We’re honored to have The Secret Battle editor Austin Riede as a guest author today. Riede is an associate English professor at the University of North Georgia, specializing in British modernism. His areas of expertise includes British Literature, Modernism, World War I Literature, Film, and Science Fiction.

What drew me most to The Secret Battle is its frank and curious exploration of the phenomenon of shell shock, the particular form of war trauma that developed during the first world war. While all wars generate trauma, shell shock has become a historical (if still inexact) term that signifies the individual trauma of soldiers and nurses in the war, as well as the larger cultural trauma of the war.

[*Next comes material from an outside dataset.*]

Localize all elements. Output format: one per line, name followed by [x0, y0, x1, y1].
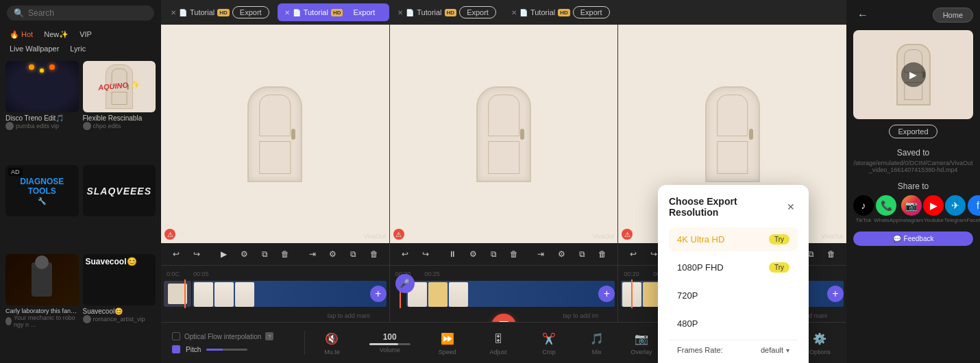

While The Secret Battle is not the first novel to explore the issue of shell shock, I think it is the first to do so from the point of view of a sympathetic, but somewhat detached, narrator. The unnamed narrator, like Herbert himself, has seen and experienced the war firsthand. The narrator who tells the story of Harry Penrose is clearly interested in his friend, but he is also confused about what has happened to him, and he questions why this happened to Harry and not to him—or to any other soldier who may have found himself in the same position.

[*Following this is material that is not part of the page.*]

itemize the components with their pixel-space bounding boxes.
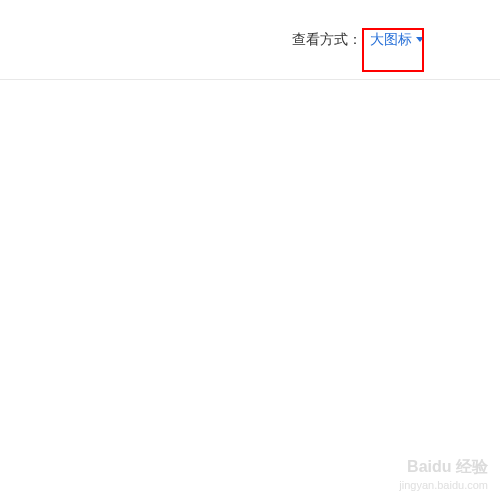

Among the myriad characters in British literature suffering shell shock, Harry Penrose’s case is perhaps the most subtle and understated. In Virginia Woolf’s Mrs. Dalloway, Septimus Smith suffers rather ostentatiously and schizophrenically. In the novel Return of the Soldier, Rebecca West’s Chris Baldry suffers from easily identifiable (and clearly allegorical) amnesia, like Ford Madox Ford’s Christopher Tietjens from the Parade’s End tetralogy. Later depictions of shell shocked soldiers—the fictional Billy Prior and the fictionalized Wilfred Owen and Siegfried Sassoon in Pat Barker’s prize-winning Regeneration trilogy—are similarly overtly traumatized. All of these are excellent explorations of what shell shock meant for British literature and culture, and Harry Penrose deserves to take a place among them. His shell shock is less easy to identify. The symptoms are subtle and the situation is non-allegorical. Although Harry Penrose’s story is unique, what is so striking, both to the narrator and to the reader, is how easily it could have happened to anybody. Among the literary depictions of shell shock, Harry Penrose—no artistic or mathematical genius, no paragon of manhood—is the most typical and in many ways, the most tragically and unnecessarily doomed.